The analytic sensitivity of this test is approximately 98% for single nucleotide variants (SNVs) and greater than 93% for insertions/duplications/deletions from 1-10 base pairs in size. Deletions/duplications greater than 10 base pairs may be detected, but the analytic sensitivity may be reduced.

Limitations

  • A negative result does not exclude a genetic cause for the proband’s condition.
  • The human exome cannot be completely analyzed.
    • Some genes have not been identified.
    • Some genes cannot be sequenced or interpreted due to technical limitations.
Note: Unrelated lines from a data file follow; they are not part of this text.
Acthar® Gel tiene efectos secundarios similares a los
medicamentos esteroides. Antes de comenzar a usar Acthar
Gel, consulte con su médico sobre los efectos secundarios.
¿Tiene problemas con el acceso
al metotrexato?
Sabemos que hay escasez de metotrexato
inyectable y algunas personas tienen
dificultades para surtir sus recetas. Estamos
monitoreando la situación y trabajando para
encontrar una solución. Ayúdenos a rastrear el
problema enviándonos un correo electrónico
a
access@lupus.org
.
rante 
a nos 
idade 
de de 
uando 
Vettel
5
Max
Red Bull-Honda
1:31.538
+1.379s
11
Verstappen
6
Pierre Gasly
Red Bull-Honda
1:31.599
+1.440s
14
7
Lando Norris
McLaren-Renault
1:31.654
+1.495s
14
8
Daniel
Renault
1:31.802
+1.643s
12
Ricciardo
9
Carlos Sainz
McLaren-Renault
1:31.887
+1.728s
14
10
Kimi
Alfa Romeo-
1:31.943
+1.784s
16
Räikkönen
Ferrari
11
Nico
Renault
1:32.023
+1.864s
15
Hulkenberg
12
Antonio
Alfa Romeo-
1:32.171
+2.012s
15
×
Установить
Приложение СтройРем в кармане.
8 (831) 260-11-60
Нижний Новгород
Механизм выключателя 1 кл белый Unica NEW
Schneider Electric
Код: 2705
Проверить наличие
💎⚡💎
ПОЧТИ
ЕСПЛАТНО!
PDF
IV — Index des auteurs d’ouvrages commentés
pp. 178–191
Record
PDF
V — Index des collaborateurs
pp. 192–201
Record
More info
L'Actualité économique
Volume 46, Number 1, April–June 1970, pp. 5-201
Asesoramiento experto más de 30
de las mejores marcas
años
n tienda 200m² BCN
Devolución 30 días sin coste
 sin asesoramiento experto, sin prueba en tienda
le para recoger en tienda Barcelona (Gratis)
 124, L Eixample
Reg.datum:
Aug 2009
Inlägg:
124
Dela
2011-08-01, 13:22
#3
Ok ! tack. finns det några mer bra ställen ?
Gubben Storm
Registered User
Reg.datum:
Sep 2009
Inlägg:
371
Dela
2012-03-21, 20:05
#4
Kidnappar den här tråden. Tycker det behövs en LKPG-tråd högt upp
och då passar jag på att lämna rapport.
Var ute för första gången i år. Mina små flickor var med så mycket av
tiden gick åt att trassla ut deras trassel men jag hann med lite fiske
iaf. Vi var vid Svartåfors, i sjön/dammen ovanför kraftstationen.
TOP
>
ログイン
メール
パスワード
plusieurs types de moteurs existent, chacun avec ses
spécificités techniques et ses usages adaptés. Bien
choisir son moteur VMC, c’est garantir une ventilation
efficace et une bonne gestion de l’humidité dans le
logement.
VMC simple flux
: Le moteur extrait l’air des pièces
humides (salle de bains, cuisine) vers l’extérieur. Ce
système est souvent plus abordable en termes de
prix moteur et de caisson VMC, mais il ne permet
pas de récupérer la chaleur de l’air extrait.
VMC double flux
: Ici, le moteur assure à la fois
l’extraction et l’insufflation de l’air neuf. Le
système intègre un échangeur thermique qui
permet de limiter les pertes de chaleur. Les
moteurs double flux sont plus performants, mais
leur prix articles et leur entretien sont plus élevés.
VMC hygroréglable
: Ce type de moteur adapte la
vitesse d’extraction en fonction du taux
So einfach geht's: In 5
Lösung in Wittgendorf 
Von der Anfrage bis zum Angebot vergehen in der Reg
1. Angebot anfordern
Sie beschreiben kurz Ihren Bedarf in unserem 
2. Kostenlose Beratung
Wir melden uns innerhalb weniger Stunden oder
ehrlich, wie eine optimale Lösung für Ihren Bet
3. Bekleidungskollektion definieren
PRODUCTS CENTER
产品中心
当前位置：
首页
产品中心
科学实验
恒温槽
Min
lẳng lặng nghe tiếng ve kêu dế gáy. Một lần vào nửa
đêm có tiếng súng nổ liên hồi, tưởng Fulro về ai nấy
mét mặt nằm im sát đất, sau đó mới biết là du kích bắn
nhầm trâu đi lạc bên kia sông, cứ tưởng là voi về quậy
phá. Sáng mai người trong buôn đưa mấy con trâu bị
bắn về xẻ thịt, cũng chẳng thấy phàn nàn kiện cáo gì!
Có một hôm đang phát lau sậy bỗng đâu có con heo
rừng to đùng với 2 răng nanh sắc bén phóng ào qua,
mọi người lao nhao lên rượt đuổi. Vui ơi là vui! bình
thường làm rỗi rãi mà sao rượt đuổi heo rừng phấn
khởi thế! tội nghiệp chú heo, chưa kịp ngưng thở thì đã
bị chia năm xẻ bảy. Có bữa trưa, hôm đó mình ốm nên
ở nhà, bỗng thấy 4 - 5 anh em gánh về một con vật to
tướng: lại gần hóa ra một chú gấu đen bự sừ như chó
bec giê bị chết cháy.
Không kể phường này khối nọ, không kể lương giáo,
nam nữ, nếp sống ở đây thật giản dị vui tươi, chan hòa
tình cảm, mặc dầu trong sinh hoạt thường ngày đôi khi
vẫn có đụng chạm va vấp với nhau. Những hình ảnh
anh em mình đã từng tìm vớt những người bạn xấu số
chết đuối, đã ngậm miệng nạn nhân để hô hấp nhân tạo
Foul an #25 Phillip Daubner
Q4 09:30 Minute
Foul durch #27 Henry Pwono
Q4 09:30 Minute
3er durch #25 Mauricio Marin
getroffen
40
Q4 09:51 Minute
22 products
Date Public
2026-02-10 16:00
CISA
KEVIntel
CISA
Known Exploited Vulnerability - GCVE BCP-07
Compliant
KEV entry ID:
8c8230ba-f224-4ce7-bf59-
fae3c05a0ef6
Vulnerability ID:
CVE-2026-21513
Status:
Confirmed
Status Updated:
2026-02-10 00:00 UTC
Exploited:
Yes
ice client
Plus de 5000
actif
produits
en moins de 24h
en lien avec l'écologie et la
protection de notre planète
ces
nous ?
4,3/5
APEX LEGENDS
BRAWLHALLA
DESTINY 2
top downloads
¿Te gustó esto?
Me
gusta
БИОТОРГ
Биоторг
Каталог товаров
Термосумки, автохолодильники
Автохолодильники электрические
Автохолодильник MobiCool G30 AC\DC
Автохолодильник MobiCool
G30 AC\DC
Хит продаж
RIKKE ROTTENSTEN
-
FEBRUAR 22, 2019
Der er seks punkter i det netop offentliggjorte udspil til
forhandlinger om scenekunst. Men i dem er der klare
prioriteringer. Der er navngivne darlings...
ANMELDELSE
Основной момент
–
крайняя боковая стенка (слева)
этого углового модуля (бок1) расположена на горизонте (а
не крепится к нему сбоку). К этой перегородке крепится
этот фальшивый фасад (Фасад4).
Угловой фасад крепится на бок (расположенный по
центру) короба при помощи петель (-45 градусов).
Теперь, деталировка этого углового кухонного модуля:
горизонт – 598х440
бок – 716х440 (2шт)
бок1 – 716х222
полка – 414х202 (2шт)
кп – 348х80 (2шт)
  • The following will not be evaluated:
    • Variants outside the coding regions and intron-exon boundaries
    • Large deletions/duplications
    • Mitochondrial DNA (mtDNA)
  • The following may not be detected:
    • Deletions/duplications/insertions of any size by MPS
    • Some variants due to the presence of pseudogenes, repetitive, or homologous regions
    • Low-level somatic variants
    • Chromosomal phase of identified variants
    • Pathogenic ACMG SF variants that cannot be detected by routine exome analysis
  • Results interpretation may be impacted if the tested individual has had an allogeneic stem cell transplant.
  • Diagnostic errors can occur due to rare sequence variations.
  • Results interpretation may be impacted by the absence of parental data, whether through nonsubmission of parental comparator samples, technical failure, or misattributed parentage.